- [Work request]
From the entries below, copy out every line with "Kitchen" in it.

- [Data for processing]
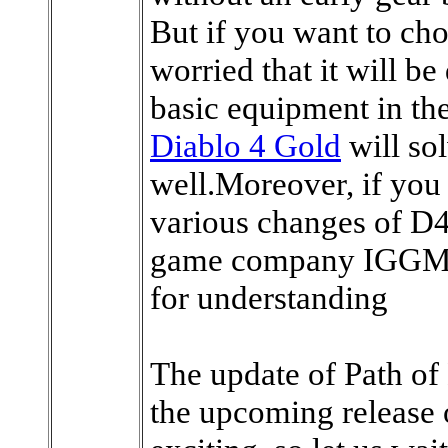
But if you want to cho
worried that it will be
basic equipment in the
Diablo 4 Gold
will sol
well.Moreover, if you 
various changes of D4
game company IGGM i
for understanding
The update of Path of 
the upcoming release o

* * *

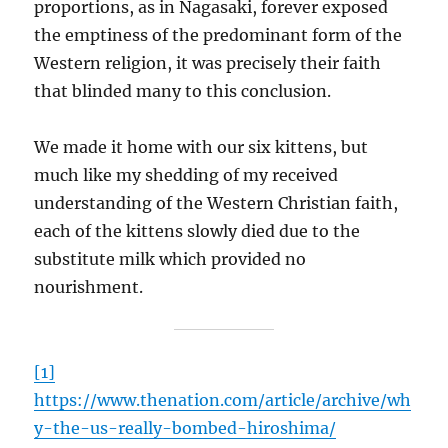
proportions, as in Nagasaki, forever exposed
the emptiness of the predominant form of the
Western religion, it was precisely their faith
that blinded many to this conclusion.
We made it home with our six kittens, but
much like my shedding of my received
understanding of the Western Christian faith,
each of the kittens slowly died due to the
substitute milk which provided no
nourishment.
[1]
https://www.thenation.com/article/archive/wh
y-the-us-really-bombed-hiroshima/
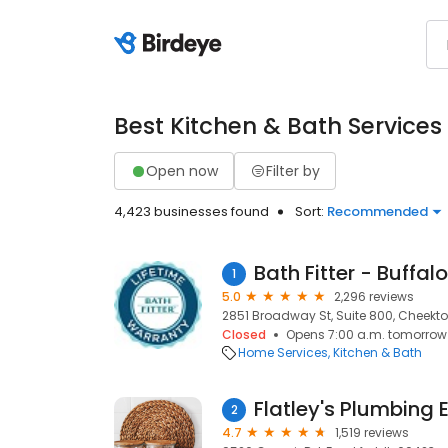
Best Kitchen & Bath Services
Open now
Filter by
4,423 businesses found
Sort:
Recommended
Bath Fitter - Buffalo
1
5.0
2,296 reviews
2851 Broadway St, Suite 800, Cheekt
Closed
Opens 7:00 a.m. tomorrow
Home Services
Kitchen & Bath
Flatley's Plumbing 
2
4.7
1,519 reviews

- [Result]
Best Kitchen & Bath Services
Kitchen & Bath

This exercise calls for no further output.